Ho visto cose che voi umani…

Ammetto i miei limiti. Ci sono cose che non riesco a capire e di cui, per fortuna, non riesco a capacitarmi.

A poche ore dall’ultima tornata elettorale regionale gli interrogativi e le perplessità sono tante ed estremamente dura è la critica politica verso coloro che hanno perso terreno ed autorevolezza in queste elezioni.

Due tasselli si sono aggiunti stamattina e mi ronzano in testa da ore: la Carfagna e la Lonardo.

Primo tassello

La Carfagna come lei stessa (o chi per lei) comunica via twitter  ha dominato le elezioni campane riscuotendo un consenso da record:

Grazie alle vostre 55.740 preferenze sono il consigliere regionale più votato d’Italia. http://tinyurl.com/yby2m7r

Grande risultato, onore al merito ed alla risposta accorata dell’elettorato campano.
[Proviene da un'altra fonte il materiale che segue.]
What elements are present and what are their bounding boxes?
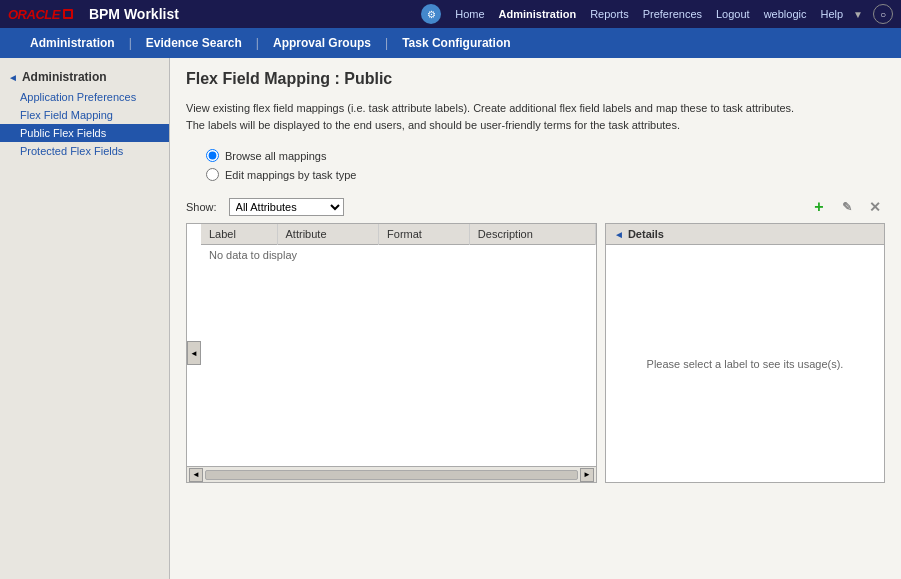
scroll-right-arrow[interactable]: ►: [580, 468, 594, 482]
oracle-logo-text: ORACLE: [8, 7, 60, 22]
details-header: ◄ Details: [606, 224, 884, 245]
sidebar-section-label: Administration: [22, 70, 107, 84]
details-body: Please select a label to see its usage(s…: [606, 245, 884, 482]
show-label: Show:: [186, 201, 217, 213]
col-header-format: Format: [379, 224, 470, 245]
details-icon: ◄: [614, 229, 624, 240]
top-nav-home[interactable]: Home: [449, 6, 490, 22]
top-nav-help[interactable]: Help: [814, 6, 849, 22]
main-layout: ◄ Administration Application Preferences…: [0, 58, 901, 579]
nav-icon[interactable]: ⚙: [421, 4, 441, 24]
content-area: Flex Field Mapping : Public View existin…: [170, 58, 901, 579]
empty-message: No data to display: [201, 245, 596, 266]
edit-button[interactable]: ✎: [837, 197, 857, 217]
left-arrow-button[interactable]: ◄: [187, 341, 201, 365]
description-line1: View existing flex field mappings (i.e. …: [186, 102, 794, 114]
table-header-row: Label Attribute Format Description: [201, 224, 596, 245]
page-title: Flex Field Mapping : Public: [186, 70, 885, 88]
show-select[interactable]: All Attributes String Attributes Number …: [229, 198, 344, 216]
sidebar-arrow-icon: ◄: [8, 72, 18, 83]
details-empty-message: Please select a label to see its usage(s…: [647, 358, 844, 370]
radio-edit-by-type-label: Edit mappings by task type: [225, 169, 356, 181]
sidebar-item-flex-field-mapping[interactable]: Flex Field Mapping: [0, 106, 169, 124]
top-nav-weblogic[interactable]: weblogic: [758, 6, 813, 22]
radio-edit-by-type-input[interactable]: [206, 168, 219, 181]
app-title: BPM Worklist: [89, 6, 179, 22]
top-nav-logout[interactable]: Logout: [710, 6, 756, 22]
sec-nav-approval-groups[interactable]: Approval Groups: [259, 32, 385, 54]
col-header-attribute: Attribute: [277, 224, 379, 245]
sidebar: ◄ Administration Application Preferences…: [0, 58, 170, 579]
oracle-logo-box: [63, 9, 73, 19]
horizontal-scrollbar[interactable]: ◄ ►: [187, 466, 596, 482]
sec-nav-task-configuration[interactable]: Task Configuration: [388, 32, 524, 54]
details-panel: ◄ Details Please select a label to see i…: [605, 223, 885, 483]
description-text: View existing flex field mappings (i.e. …: [186, 100, 885, 133]
top-nav-administration[interactable]: Administration: [493, 6, 583, 22]
scroll-track[interactable]: [205, 470, 578, 480]
sidebar-item-public-flex-fields[interactable]: Public Flex Fields: [0, 124, 169, 142]
sidebar-item-protected-flex-fields[interactable]: Protected Flex Fields: [0, 142, 169, 160]
delete-button[interactable]: ✕: [865, 197, 885, 217]
scroll-left-arrow[interactable]: ◄: [189, 468, 203, 482]
radio-browse-all: Browse all mappings: [206, 149, 885, 162]
radio-browse-all-label: Browse all mappings: [225, 150, 327, 162]
sec-nav-evidence-search[interactable]: Evidence Search: [132, 32, 256, 54]
sec-nav-administration[interactable]: Administration: [16, 32, 129, 54]
sidebar-section-title[interactable]: ◄ Administration: [0, 66, 169, 88]
toolbar-row: Show: All Attributes String Attributes N…: [186, 197, 885, 217]
top-nav: Home Administration Reports Preferences …: [449, 4, 893, 24]
table-row-empty: No data to display: [201, 245, 596, 266]
data-details-row: ◄ Label Attribute Format Description: [186, 223, 885, 483]
top-header: ORACLE BPM Worklist ⚙ Home Administratio…: [0, 0, 901, 28]
radio-group: Browse all mappings Edit mappings by tas…: [206, 149, 885, 181]
top-nav-reports[interactable]: Reports: [584, 6, 635, 22]
sidebar-item-application-preferences[interactable]: Application Preferences: [0, 88, 169, 106]
radio-edit-by-type: Edit mappings by task type: [206, 168, 885, 181]
details-title: Details: [628, 228, 664, 240]
add-button[interactable]: +: [809, 197, 829, 217]
radio-browse-all-input[interactable]: [206, 149, 219, 162]
data-table: Label Attribute Format Description No da…: [201, 224, 596, 265]
help-icon[interactable]: ○: [873, 4, 893, 24]
oracle-logo: ORACLE: [8, 7, 73, 22]
col-header-label: Label: [201, 224, 277, 245]
description-line2: The labels will be displayed to the end …: [186, 119, 680, 131]
secondary-nav: Administration | Evidence Search | Appro…: [0, 28, 901, 58]
top-nav-preferences[interactable]: Preferences: [637, 6, 708, 22]
data-panel: ◄ Label Attribute Format Description: [186, 223, 597, 483]
col-header-description: Description: [469, 224, 595, 245]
Però non andrà a rappresentare chi l’ha votata per proseguire la sua esperienza al governo, come esplicitamente richiesto dal Premier, aggiunge. Se l’avessi votata io non sarei affatto soddisfatto di questa scelta e mi sentirei utilizzato.

Prima riflessione

Perché consentire una stortura del genere? Se ti presenti per una carica istituzionale, raccogli ben 55.740 preferenze a sostegno di Caldoro Presidente perché mai devi rinunciare?  Perché in caso di rinuncia  per cause di forza maggiore non si legifera in modo da neutralizzare i benefici apportati al candidato alla presidenza? Di fatto, sono voti strumentali e strumentalizzati derivante da un impegno e responsabilità non accettata.

La Carfagna, ad onor di cronaca, ha dichiarato ad inizio della campagna elettorale di non accettare all’incarico in caso di vittoria.

Secondo riflessione

Cosa spinge un elettorato a votare massivamente un candidato che ha già dichiarato di rinunciare in caso di vittoria? Se venissero vanificati gli effetti come auspicato sopra, si vedrebbero ancora candidature vuote atte a raccogliere solo voti?

Secondo tassello

Leggo su campaniapress

E’  festa a Ceppaloni. L’ora d’aria di Sandra Lonardo, quella della quale ha usufruito grazie a una deroga alla restrizione giudiziaria che l’ha colpita per l’inchiesta Arpac, si riempie di gente che va e che viene, tutti a salutare lei e Clemente Mastella. Oltre 10 mila voti nella circoscrizione di Benevento e provincia riportano la Lonardo in Consiglio regionale, ma soprattutto sono il ’segno di gente che ci vuole bene, che sa che siamo persone perbene’.

Immagino che anche in questi casi l’amore vinca sempre sull’odio e sull’invidia ma c’è qualcosa che non capisco in questo sistema elettorale ed in questo elettorato.